Culver Max Entertainment, formerly Sony Pictures Networks India (SPNI), gears up to slash its workforce by about 10 per cent in a major cost rationalisation and restructuring push. The layoffs target around 120 employees across India, set to kick in from the next financial year following a thorough internal audit by Boston Consulting Group. Under new CEO and MD Gaurav Banerjee, the network aims to streamline operations, curb rising expenses, and realign content spending with sluggish revenue trends in a cutthroat media sector.
BCG Review Targets Overlaps in TV and Digital Ops:
SPNI brought in global consultancy BCG to scrutinise its television channels and SonyLIV streaming platform, hunting for redundancies and waste in key areas. The audit digs into programming choices, marketing spends, rights deals, and support roles, spanning both linear TV and the OTT arm. Sources say the exercise prioritises sustainability over unchecked growth, plugging gaps where costs balloon faster than income.
Banerjee launched the mandate amid pressures from intensifying competition in sports broadcasts, general entertainment, and online content. Executives note content bills climbing quicker than topline figures, forcing a hard look at every rupee spent. The review promises tighter controls, sharper focus on high-return investments, and a slimmer setup without gutting essential functions.
Key Exit Signals Broader Leadership Shifts:
Top-level changes, such as Danish Khan’s resignation as SonyLIV and Studio NXT’s business leader, coincide with workforce reductions. Khan led Sony Entertainment Television before assuming control of SonyLIV in 2019. He spent more than 20 years at SPNI throughout two spells. He stays until March 31 to ensure a smooth transition before pursuing new endeavors.In addition to the SonyLIV platform, SPNI offers 28 channels in a variety of languages and genres. Revenues for the fiscal year 2024 were Rs 6,511 crore, with a net profit of Rs 840 crore. Subscriptions brought in Rs 3,206 crore, while advertisements brought in Rs 2,825 crore. However, experts point out that content expenses are exceeding growth, particularly as competitors invest more in sports rights and original programming in the face of changing consumer preferences.
Industry Echoes Cost Pressures:
The layoffs at Culver Max echo a grim pattern across Indian media, where firms like Disney Star and Viacom18 have already axed hundreds amid mergers and streaming bets. Rising content costs, especially for IPL rights and big films, squeeze margins as ad revenues stagnate and linear TV bleeds viewers to OTT. Banerjee’s aggressive reset positions SPNI to compete with JioStar’s scale, but employees brace for uncertainty. Sources say voluntary exits and redeployments soften the blow, yet the 120 jobs lost signal deeper cuts ahead unless revenues rebound. This overhaul tests whether leaner operations can revive profitability in a fragmented market hungry for consolidation.

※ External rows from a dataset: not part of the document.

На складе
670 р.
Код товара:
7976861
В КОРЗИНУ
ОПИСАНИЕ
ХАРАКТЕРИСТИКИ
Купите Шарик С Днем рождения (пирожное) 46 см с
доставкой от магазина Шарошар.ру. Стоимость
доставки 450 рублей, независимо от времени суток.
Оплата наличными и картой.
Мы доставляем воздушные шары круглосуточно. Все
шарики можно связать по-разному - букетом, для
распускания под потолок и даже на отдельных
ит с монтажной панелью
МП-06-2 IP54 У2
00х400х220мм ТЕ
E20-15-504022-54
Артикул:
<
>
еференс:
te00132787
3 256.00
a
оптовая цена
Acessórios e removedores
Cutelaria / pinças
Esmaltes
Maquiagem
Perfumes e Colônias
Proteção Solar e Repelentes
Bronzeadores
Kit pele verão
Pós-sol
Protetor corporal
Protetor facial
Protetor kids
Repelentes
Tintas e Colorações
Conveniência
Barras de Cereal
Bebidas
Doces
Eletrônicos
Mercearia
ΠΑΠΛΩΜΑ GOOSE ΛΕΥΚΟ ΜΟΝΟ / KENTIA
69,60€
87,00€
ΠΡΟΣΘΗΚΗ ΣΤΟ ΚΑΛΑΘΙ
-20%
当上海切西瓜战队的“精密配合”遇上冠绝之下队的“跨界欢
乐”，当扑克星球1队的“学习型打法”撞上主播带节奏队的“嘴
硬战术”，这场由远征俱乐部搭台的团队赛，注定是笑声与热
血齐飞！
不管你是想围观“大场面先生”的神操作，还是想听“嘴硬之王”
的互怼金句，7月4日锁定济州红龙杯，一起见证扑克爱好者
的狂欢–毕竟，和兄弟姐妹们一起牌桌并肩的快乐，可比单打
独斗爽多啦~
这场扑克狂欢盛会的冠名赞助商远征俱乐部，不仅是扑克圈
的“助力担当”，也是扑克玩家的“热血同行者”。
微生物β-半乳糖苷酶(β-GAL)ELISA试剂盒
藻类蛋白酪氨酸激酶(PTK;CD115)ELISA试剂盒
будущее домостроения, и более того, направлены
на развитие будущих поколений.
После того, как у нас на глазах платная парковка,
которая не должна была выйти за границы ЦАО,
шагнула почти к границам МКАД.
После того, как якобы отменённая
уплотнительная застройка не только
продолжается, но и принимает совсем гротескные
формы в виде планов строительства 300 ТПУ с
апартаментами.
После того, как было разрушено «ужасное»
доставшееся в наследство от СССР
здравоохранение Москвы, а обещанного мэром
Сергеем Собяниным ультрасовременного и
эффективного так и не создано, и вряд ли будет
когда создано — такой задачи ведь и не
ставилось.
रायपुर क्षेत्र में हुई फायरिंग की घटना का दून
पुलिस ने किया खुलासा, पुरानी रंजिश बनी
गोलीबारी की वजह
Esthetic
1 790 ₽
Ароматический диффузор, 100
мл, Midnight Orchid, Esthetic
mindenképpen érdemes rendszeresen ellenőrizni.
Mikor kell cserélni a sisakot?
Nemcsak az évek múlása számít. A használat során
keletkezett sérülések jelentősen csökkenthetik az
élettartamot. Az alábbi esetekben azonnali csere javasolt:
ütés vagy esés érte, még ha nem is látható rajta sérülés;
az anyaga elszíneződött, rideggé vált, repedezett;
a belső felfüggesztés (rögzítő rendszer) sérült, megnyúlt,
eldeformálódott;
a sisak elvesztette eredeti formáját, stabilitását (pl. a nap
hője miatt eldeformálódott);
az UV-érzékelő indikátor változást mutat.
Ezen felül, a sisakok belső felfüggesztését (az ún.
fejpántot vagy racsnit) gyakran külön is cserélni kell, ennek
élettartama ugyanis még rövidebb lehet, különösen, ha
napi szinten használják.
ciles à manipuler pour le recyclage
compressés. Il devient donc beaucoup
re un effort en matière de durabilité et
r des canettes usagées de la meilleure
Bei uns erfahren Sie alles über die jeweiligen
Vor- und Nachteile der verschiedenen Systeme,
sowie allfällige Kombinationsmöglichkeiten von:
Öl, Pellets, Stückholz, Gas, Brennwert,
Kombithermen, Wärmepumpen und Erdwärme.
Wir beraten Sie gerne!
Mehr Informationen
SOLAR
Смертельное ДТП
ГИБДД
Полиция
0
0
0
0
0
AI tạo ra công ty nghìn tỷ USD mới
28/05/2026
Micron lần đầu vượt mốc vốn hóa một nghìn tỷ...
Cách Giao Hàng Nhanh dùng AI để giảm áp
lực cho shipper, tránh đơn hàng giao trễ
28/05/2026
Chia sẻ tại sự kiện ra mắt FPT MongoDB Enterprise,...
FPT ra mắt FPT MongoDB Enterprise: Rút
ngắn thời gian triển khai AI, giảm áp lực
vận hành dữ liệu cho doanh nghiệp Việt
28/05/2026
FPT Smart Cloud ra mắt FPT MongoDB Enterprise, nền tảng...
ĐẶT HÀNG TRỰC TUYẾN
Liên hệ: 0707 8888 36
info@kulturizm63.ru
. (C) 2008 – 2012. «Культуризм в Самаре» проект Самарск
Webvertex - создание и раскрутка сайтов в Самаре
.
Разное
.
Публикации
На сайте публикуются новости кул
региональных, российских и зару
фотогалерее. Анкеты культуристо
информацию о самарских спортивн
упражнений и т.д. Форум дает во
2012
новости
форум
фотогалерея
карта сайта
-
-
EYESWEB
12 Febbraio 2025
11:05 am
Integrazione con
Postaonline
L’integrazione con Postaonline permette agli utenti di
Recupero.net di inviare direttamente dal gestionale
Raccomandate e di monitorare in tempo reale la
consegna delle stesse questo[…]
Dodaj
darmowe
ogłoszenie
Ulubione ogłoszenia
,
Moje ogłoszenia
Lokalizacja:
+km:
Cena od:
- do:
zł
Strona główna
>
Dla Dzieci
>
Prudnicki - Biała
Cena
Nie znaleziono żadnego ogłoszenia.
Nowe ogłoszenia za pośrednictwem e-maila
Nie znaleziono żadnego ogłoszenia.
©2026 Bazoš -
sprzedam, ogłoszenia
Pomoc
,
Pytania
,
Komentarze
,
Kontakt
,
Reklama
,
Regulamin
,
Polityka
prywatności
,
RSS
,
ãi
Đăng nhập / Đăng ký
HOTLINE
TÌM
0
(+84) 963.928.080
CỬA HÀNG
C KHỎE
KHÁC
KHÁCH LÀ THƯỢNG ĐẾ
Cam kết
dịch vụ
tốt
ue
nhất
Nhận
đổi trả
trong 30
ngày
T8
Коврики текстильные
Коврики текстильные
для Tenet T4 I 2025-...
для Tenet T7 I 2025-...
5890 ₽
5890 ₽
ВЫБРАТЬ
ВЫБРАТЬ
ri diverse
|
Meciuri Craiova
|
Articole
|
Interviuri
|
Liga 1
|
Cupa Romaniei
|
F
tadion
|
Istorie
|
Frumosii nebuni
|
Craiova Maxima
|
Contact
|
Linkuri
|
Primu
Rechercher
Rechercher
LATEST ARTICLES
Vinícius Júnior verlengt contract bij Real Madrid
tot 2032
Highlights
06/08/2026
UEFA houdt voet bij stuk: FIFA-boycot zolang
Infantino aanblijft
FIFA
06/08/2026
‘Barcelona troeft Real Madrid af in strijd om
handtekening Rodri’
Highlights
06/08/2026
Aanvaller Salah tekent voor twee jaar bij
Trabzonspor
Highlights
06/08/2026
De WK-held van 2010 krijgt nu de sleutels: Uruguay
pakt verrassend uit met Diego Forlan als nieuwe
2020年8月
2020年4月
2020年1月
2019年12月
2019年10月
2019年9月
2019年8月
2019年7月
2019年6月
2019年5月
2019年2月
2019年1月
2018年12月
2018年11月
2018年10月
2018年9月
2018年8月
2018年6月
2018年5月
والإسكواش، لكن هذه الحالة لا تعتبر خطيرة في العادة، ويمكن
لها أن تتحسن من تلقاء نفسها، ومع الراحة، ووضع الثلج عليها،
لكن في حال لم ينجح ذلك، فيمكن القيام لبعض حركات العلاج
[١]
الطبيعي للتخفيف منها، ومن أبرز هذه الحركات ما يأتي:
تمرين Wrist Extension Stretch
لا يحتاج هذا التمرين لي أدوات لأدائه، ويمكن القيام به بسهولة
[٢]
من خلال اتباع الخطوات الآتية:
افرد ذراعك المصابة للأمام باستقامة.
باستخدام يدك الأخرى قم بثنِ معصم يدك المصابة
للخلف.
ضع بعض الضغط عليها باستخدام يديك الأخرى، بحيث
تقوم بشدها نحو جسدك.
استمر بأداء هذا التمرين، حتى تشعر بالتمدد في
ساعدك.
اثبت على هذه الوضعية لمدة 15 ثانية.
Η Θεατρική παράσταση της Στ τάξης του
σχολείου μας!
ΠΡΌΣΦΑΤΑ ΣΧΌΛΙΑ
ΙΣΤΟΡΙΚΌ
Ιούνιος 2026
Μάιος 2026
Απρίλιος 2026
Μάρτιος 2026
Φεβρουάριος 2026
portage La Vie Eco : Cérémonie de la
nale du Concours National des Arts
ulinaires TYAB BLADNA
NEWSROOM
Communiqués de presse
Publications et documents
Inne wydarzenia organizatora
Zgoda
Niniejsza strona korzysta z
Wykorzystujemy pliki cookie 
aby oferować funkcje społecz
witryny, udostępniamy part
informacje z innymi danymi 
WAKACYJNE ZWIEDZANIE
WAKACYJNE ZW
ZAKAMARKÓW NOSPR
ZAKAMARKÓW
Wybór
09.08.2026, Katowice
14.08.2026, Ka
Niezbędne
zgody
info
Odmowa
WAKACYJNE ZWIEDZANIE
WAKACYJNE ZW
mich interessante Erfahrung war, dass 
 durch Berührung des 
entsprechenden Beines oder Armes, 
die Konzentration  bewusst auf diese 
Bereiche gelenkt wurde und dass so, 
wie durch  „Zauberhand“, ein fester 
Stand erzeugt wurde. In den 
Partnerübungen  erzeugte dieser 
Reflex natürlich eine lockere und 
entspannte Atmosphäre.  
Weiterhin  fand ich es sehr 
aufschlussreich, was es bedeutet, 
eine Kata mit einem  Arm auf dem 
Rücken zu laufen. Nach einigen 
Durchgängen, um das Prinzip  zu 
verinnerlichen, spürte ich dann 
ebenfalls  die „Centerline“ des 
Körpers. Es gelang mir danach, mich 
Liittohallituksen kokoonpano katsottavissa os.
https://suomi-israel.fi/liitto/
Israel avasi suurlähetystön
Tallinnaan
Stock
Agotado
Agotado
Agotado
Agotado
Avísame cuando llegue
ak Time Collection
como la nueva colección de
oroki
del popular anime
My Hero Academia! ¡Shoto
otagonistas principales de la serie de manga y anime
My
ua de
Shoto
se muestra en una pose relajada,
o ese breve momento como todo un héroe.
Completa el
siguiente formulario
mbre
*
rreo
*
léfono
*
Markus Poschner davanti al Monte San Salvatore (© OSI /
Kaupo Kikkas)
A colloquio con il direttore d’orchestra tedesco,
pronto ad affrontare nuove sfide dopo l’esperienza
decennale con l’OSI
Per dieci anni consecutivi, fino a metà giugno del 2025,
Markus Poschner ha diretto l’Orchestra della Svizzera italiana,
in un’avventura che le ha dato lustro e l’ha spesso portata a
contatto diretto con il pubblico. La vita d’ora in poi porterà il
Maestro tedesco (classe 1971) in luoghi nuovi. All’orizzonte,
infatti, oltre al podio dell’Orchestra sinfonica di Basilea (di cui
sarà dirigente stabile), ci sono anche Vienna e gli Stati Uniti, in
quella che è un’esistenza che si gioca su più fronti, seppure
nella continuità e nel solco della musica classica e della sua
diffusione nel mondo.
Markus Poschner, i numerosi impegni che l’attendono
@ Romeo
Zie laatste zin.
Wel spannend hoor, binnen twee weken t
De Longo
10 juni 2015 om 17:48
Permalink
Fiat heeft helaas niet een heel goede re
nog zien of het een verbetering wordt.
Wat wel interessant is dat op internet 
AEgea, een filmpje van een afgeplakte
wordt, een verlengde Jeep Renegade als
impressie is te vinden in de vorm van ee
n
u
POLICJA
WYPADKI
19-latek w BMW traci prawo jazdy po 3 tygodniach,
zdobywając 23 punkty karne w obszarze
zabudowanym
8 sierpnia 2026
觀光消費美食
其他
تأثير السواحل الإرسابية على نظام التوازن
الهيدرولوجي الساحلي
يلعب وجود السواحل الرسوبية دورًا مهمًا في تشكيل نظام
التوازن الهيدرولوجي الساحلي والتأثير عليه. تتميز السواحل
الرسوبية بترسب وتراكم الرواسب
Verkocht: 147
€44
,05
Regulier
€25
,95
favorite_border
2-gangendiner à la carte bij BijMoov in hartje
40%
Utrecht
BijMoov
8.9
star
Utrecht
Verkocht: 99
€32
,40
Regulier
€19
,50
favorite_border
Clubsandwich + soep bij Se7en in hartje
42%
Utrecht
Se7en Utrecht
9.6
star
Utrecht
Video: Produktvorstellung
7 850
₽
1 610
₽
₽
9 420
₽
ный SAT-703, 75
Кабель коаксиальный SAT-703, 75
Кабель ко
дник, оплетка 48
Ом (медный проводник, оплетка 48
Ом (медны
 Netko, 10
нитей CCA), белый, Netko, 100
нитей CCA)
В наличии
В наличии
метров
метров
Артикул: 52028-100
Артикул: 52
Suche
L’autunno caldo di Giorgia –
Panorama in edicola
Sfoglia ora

Restructuring Sets Stage for Leaner Media Play:
Although company executives remain silent about the layoffs, insiders attribute them to strengthening the company as TV viewership declines and internet revenue falls. In a phased rollout following assessment, the 10% reduction targets BCG-flagged duplicates throughout Indian operations. This is similar to industry-wide pressures that force broadcasters to reconsider their large teams in the age of streaming.
Banerjee’s motivation highlights a shift toward profitability by prioritizing lean teams and astute content choices over sprawl. Sony’s reset prepares for long-term struggles with traditional TV cooling and online monetization. The pace will be determined by the audit’s final decisions, but the message is clear: in today’s media grind, efficiency takes priority above expansion.